Team · Head of Engineering

Jamal Okafor

Owns the execution engine: co-located node, MEV-protected order path, RPC fleet. Previously shipped on-chain settlement at a top-five crypto exchange.

Last reviewed · Poly Syncer editorial team

Background

Jamal Okafor grew up in Lagos and Houston and read computer science at the University of Waterloo, finishing an MEng in 2015 with a thesis on lock-free data structures for low-latency network packet processing. His first job out of school was at a fintech payments company in Toronto, where he spent four years on the team responsible for the cross-border settlement engine. The product was unglamorous but the constraints were instructive: every transaction had a hard SLA, every failure had an audit trail, and every deploy had to be reversible. He still cites that period as the most useful single stretch of his career.

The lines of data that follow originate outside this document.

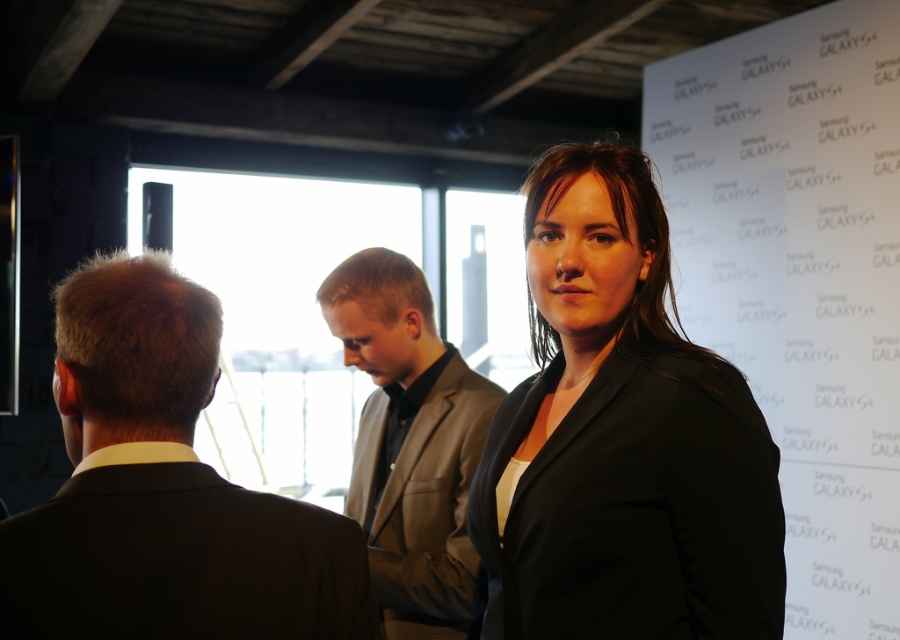 Question: Is black suit at left further to camera compared to gray matte suit at center?

Choices:
 (A) no
 (B) yes

Answer: (A)

Question: Is black suit at left to the right of gray matte suit at center from the viewer's perspective?

Choices:
 (A) no
 (B) yes

Answer: (A)

Question: Which of these objects is positioned farthest from the black matte blazer at center?

Choices:
 (A) black suit at left
 (B) gray matte suit at center

Answer: (B)

Question: Does black matte blazer at center come in front of black suit at left?

Choices:
 (A) no
 (B) yes

Answer: (A)

Question: Considering the real-world distances, which object is farthest from the black suit at left?

Choices:
 (A) black matte blazer at center
 (B) gray matte suit at center

Answer: (B)

Question: Among these objects, which one is farthest from the camera?

Choices:
 (A) gray matte suit at center
 (B) black suit at left

Answer: (A) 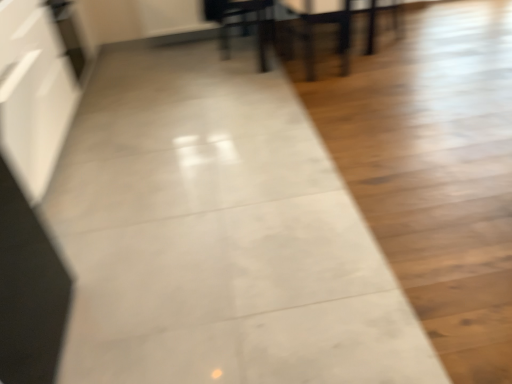 Question: Is matte black dining chair at upper center oriented towards wooden table at center?

Choices:
 (A) no
 (B) yes

Answer: (B)

Question: Is wooden table at center at the back of matte black dining chair at upper center?

Choices:
 (A) yes
 (B) no

Answer: (A)

Question: From the image's perspective, is matte black dining chair at upper center under wooden table at center?

Choices:
 (A) no
 (B) yes

Answer: (B)

Question: Is matte black dining chair at upper center not within wooden table at center?

Choices:
 (A) no
 (B) yes

Answer: (A)

Question: Does matte black dining chair at upper center come behind wooden table at center?

Choices:
 (A) no
 (B) yes

Answer: (B)

Question: Is the depth of matte black dining chair at upper center less than that of wooden table at center?

Choices:
 (A) no
 (B) yes

Answer: (A)

Question: Can you confirm if matte black armchair at upper center is taller than wooden table at center?

Choices:
 (A) yes
 (B) no

Answer: (A)

Question: Is matte black armchair at upper center bigger than wooden table at center?

Choices:
 (A) no
 (B) yes

Answer: (A)

Question: Are matte black armchair at upper center and wooden table at center making contact?

Choices:
 (A) yes
 (B) no

Answer: (B)

Question: From a real-world perspective, is matte black armchair at upper center on top of wooden table at center?

Choices:
 (A) no
 (B) yes

Answer: (B)

Question: Is matte black armchair at upper center aimed at wooden table at center?

Choices:
 (A) yes
 (B) no

Answer: (A)

Question: Considering the relative positions of matte black armchair at upper center and wooden table at center in the image provided, is matte black armchair at upper center behind wooden table at center?

Choices:
 (A) no
 (B) yes

Answer: (A)

Question: Would you consider matte black chair at upper right to be distant from matte black dining chair at upper center?

Choices:
 (A) no
 (B) yes

Answer: (B) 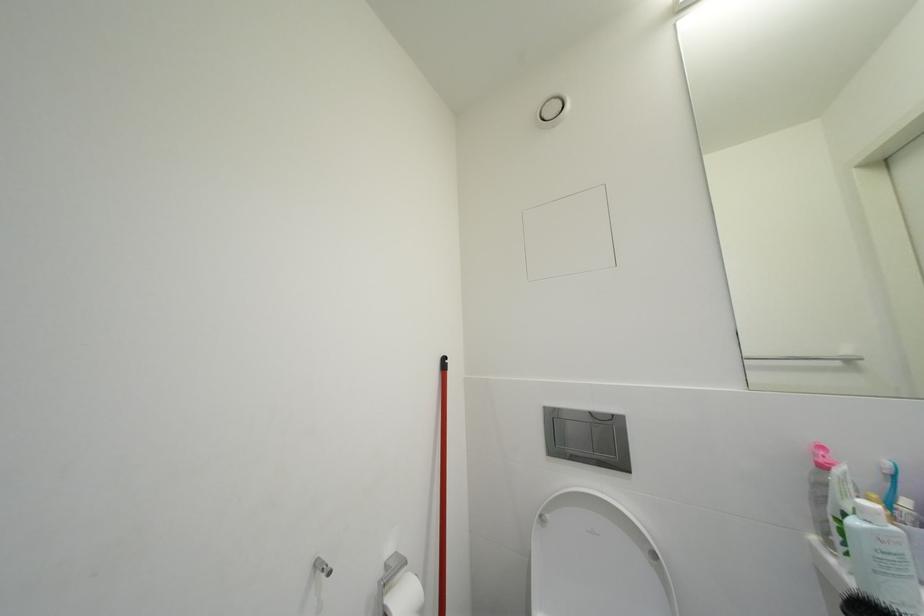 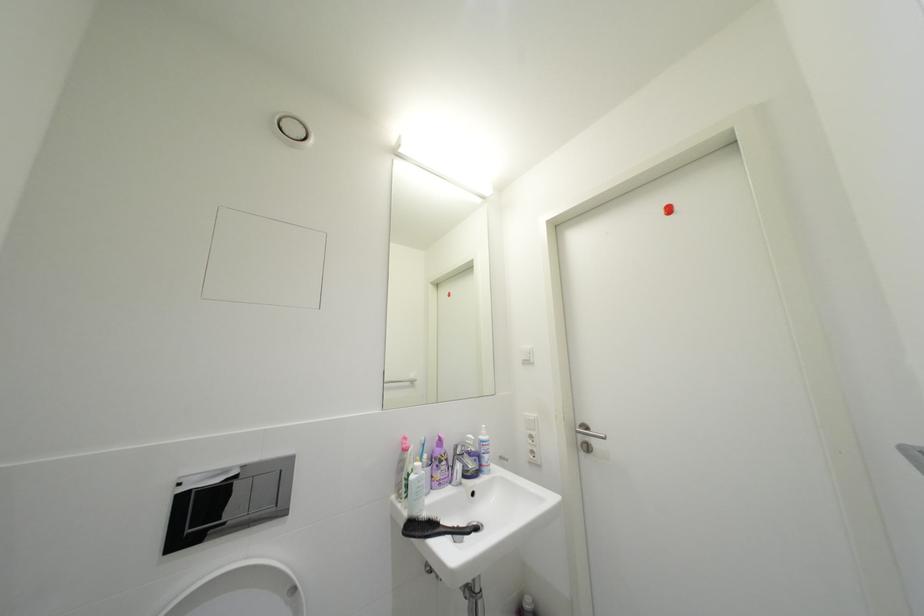 Question: The camera is either moving clockwise (left) or counter-clockwise (right) around the object. The first image is from the beginning of the video and the second image is from the end. Is the camera moving left or right when shooting the video?

Choices:
 (A) Left
 (B) Right

Answer: (A) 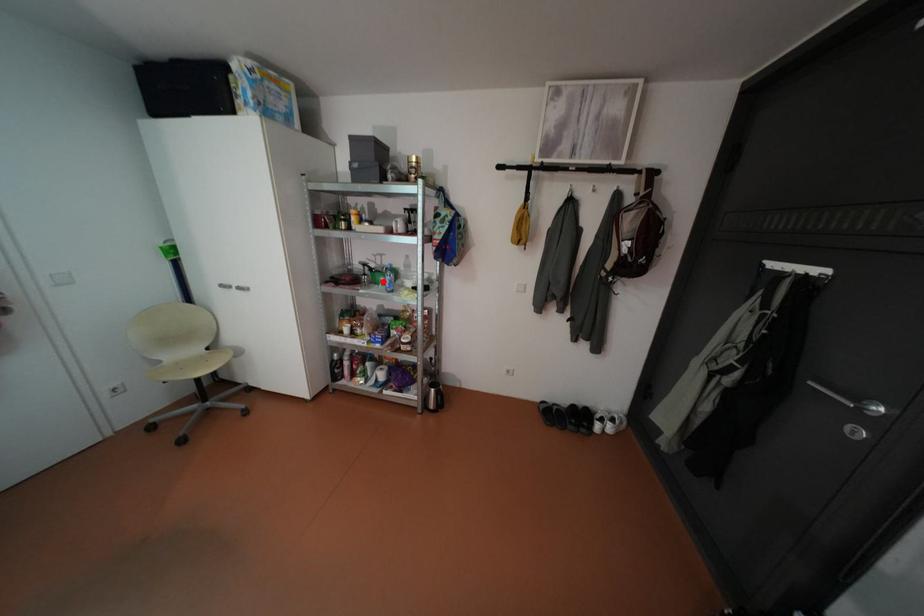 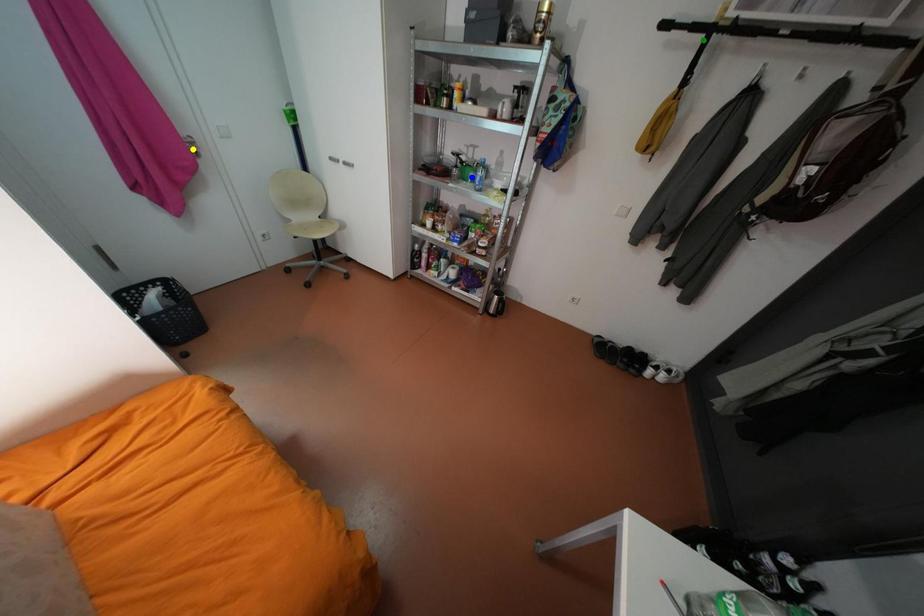 Question: I am providing you with two images of the same scene from different viewpoints. A red point is marked on the first image. You are given multiple points on the second image. Which mark in image 2 goes with the point in image 1?

Choices:
 (A) yellow point
 (B) blue point
 (C) green point

Answer: (B) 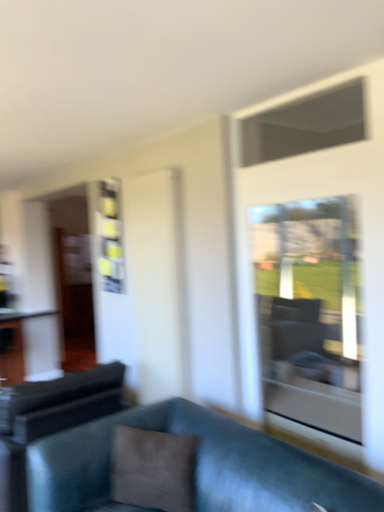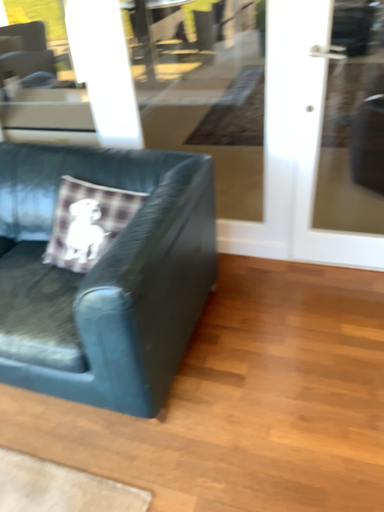 Question: Which way did the camera rotate in the video?

Choices:
 (A) rotated upward
 (B) rotated downward

Answer: (B) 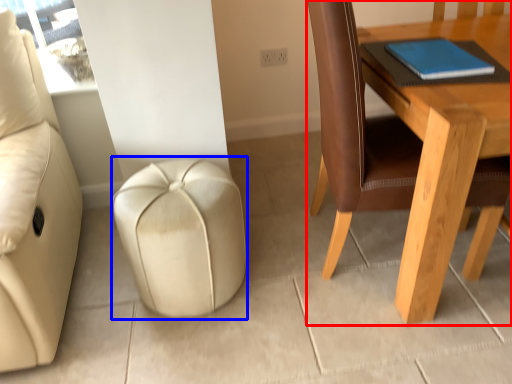 Question: Which object is closer to the camera taking this photo, table (highlighted by a red box) or stool (highlighted by a blue box)?

Choices:
 (A) table
 (B) stool

Answer: (A)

In 2019 he joined a top-five crypto exchange as a senior engineer on the deposits and withdrawals team and was promoted to staff engineer in 2021. By 2023 he was the engineering lead on the on-chain settlement system — the part of the exchange that signs, broadcasts, and confirms every withdrawal, and the part where mistakes are extremely expensive. His team rebuilt the signing pipeline in 2023 and the result, by his account, was that the exchange’s mean time to confirmed withdrawal across the top five EVM networks dropped from minutes to seconds without any change in security posture. The work involved deep collaboration with the open-source EVM tooling community, and Jamal became a meaningful contributor to Ethers.js and to Foundry over that period. Both projects still show his commits.

He left the exchange in late 2025 to co-found Poly Syncer. The decision was, in his framing, the natural extension of work he had already been doing — building reliable execution paths over EVM networks — applied to a much more interesting market structure problem than the one centralized exchanges face.

What he works on at Poly Syncer

Jamal owns engineering for the Polymarket bot Poly Syncer ships: the listener, the execution engine, the RPC fleet, and the on-call rotation. The listener is the Rust service that watches the Polymarket order book and the relevant on-chain events for the wallets being copied. It runs on co-located infrastructure adjacent to the Polygon validator set Jamal selected for proximity, and it is the single most latency-sensitive piece of the stack. He owns it personally; the most recent rewrite, in Q1 2026, took mean signal-to-decision time from 240 milliseconds to under 90.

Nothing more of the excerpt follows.